- [Task to carry out]: Reproduce each line from the records that holds "Control".

[Collected data]
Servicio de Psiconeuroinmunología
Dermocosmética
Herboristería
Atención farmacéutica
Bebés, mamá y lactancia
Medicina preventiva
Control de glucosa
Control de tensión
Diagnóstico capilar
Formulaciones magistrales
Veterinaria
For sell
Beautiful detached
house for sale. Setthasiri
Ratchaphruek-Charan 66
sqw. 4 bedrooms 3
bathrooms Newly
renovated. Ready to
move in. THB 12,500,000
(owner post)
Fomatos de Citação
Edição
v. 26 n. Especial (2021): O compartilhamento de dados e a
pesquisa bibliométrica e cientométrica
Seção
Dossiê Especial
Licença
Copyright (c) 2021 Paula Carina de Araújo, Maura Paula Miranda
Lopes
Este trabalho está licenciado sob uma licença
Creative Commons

--

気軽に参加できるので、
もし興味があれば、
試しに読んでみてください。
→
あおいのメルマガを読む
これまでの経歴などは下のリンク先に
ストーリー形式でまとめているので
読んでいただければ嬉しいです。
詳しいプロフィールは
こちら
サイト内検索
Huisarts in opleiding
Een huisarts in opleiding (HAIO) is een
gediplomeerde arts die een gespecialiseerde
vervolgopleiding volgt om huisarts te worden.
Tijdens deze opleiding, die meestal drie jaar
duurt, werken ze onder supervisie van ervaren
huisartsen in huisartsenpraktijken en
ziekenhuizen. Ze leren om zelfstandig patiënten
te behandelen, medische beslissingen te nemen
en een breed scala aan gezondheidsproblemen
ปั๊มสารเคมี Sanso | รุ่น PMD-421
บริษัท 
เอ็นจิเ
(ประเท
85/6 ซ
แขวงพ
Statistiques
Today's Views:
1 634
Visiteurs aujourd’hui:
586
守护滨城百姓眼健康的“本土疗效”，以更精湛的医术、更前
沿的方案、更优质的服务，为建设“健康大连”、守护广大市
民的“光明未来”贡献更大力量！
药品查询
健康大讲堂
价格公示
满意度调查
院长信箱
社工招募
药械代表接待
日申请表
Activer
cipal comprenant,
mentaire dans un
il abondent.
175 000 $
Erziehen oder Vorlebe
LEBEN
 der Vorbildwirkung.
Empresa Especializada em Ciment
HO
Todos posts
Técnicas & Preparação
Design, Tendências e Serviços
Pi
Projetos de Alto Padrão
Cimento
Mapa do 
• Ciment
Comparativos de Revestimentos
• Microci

- [Answer to this problem]:
Control de glucosa
Control de tensión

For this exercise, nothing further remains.